Israel Cabinet agrees to free Palestine inmates

Israel Cabinet agrees to free Palestine inmates

JERUSALEM
Israel Cabinet agrees to free Palestine inmates

Israel's Prime Minister Benjamin Netanyahu (C) attends the weekly cabinet meeting in Jerusalem July 28, 2013. REUTERS Photo

Israel’s Cabinet has approved the release of 104 long-held Palestinian prisoners, clearing a hurdle toward a possible resumption of Israeli-Palestinian peace talks after five years of paralysis.

Prime Minister Benjamin Netanyahu urged ministers to approve the release, saying it’s important for Israel to restart talks with the Palestinians.

Two ministers of Netanyahu’s Likud Party voted no, an official said, speaking on condition of anonymity because he was not authorized to brief reporters.

The Cabinet approved the release in four stages over several months, with each step linked to progress in the negotiations. According to a list provided by the Palestinians, the prisoners have served between 19 and 30 years for involvement in deadly attacks on Israelis.

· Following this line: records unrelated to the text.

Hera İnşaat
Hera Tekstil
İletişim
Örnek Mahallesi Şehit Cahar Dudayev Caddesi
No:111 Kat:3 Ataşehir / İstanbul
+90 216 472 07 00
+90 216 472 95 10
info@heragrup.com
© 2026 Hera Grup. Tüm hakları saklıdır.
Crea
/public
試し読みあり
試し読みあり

Netanyahu spoke at a meeting of the Cabinet called to vote on the prisoner release, while hundreds of Israelis who lost loved ones in Palestinian attacks protested outside the government complex against the move. Among the protesters was the head of the Netanyahu parliamentary coalition’s third most powerful party.

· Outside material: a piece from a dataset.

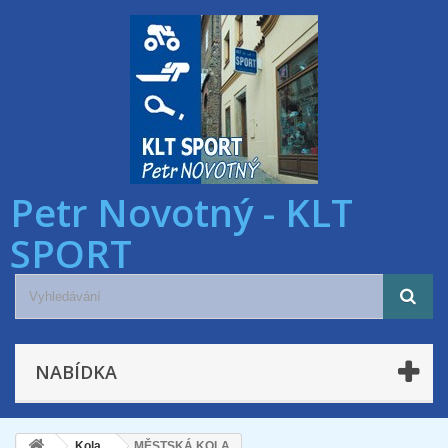
Petr Novotný - KLT
SPORT
NABÍDKA
Kola
MĚSTSKÁ KOLA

Government adopts peace referendum bill

The Israeli government approved a bill to submit any peace treaty with the Palestinians to a referendum, a statement from Prime Minister Benjamin Netanyahu's office said.
 
"Any agreement which may be reached in negotiations will be put to a referendum," it quoted him as saying. "It is important that on such historic decisions every citizen should vote directly on an issue deciding the country's future." A Palestinian official told AFP on Saturday that a US-brokered renewal of peace talks, stalled since September 2010, would open in Washington on Tuesday.
 
There has so far been no official confirmation.
 
A cabinet briefing paper said the government saw the referendum bill as "urgent and important" and said it would be asking parliament to fast-track its passage into law.
 
Israeli media said that it could go before the house for a first reading this week.
 
If adopted, a referendum would be a final endorsement of a treaty after ratification by the government and parliament.
 
The draft is seen as a gesture to rightwing ministers apprehensive of concessions that could be demanded of Israel in the talks.
 
It would oblige a referendum in cases where territory over which Israel claims sovereignty is ceded in a peace agreement or by a cabinet decision.
 
That would include any part of mainly-Arab east Jerusalem, which Israel occupied in the 1967 Six-Day War and later annexed in a move never recognised by the international community.
 
The Palestinians claim east Jerusalem for the capital of their state. Israel rules out ceding sovereignty over any part of what it calls its "eternal and indivisible capital."